How to detect Outliers in your dataset and treat them?

In the last two articles of this series (data exploration & preparation), we looked at Variable identification,Univariate, Bi-variate analysis and Missing values treatment. In this article, we will look at the next step of data preparation: Outlier detection and treatment.

What is an Outlier?

Outlier is a commonly used terminology by analysts and data scientists as it needs close attention else it can result in wildly wrong estimations. Simply speaking, Outlier is an observation that appears far away and diverges from an overall pattern in a sample.

Let’s take an example, we do customer profiling and find out that the average annual income of customers is $0.8 million. But, there are two customers having annual income of $4 and $4.2 million. These two customers annual income is much higher than rest of the population. These two observations will be seen as Outliers.

What are the types of Outliers?

Outlier can be of two types: Univariate and Multivariate. Above, we have discussed the example of univariate outlier. These outliers can be found when we look at distribution of a single variable. Multi-variate outliers are outliers in an n-dimensional space. In order to find them, you have to look at distributions in multi-dimensions.

Let us understand this with an example. Let us say we are understanding the relationship between height and weight. Below, we have univariate and bivariate distribution for Height, Weight. Take a look at the box plot. We do not have any outlier (above and below 1.5*IQR, most common method). Now look at the scatter plot. Here, we have two values below and one above the average in a specific segment of weight and height.

What causes Outliers?

Whenever we come across outliers, the ideal way to tackle them is to find out the reason of having these outliers. The method to deal with them would then depend on the reason of their occurrence. Causes of outliers can be classified in two broad categories:

  1. Artificial (Error) / Non-natural

  2. Natural.

Let’s understand various types of outliers in more detail:

  • Data Entry Errors:- Human errors such as errors caused during data collection, recording, or entry can cause outliers in data. For example: Annual income of a customer is $100,000. Accidentally, the data entry operator puts an additional zero in the figure. Now the income becomes $1,000,000 which is 10 times higher. Evidently, this will be the outlier value when compared with rest of the population.

  • Measurement Error: It is the most common source of outliers. This is caused when the measurement instrument used turns out to be faulty. For example: There are 10 weighing machines. 9 of them are correct, 1 is faulty. Weight measured by people on the faulty machine will be higher / lower than the rest of people in the group. The weights measured on faulty machine can lead to outliers.

  • Experimental Error: Another cause of outliers is experimental error. For example: In a 100m sprint of 7 runners, one runner missed out on concentrating on the ‘Go’ call which caused him to start late. Hence, this caused the runner’s run time to be more than other runners. His total run time can be an outlier.
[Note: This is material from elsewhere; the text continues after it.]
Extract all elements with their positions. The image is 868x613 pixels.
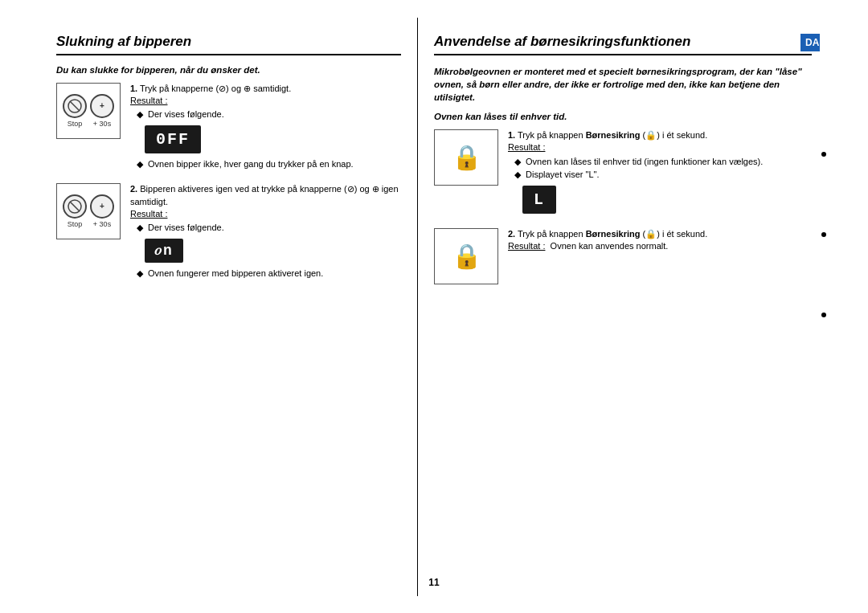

  • Intentional Outlier: This is commonly found in self-reported measures that involves sensitive data. For example: Teens would typically under report the amount of alcohol that they consume. Only a fraction of them would report actual value. Here actual values might look like outliers because rest of the teens are under reporting the consumption.

  • Data Processing Error: Whenever we perform data mining, we extract data from multiple sources. It is possible that some manipulation or extraction errors may lead to outliers in the dataset.

  • Sampling error: For instance, we have to measure the height of athletes. By mistake, we include a few basketball players in the sample. This inclusion is likely to cause outliers in the dataset.

  • Natural Outlier: When an outlier is not artificial (due to error), it is a natural outlier. For instance: In my last assignment with one of the renowned insurance company, I noticed that the performance of top 50 financial advisors was far higher than rest of the population. Surprisingly, it was not due to any error. Hence, whenever we perform any data mining activity with advisors, we used to treat this segment separately.

What is the Impact of Outliers on a dataset?

Outliers can drastically change the results of the data analysis and statistical modeling. There are numerous unfavourable impacts of outliers in the data set:

  • It increases the error variance and reduces the power of statistical tests

  • If the outliers are non-randomly distributed, they can decrease normality

  • They can bias or influence estimates that may be of substantive interest

  • They can also impact the basic assumption of Regression, ANOVA and other statistical model assumptions.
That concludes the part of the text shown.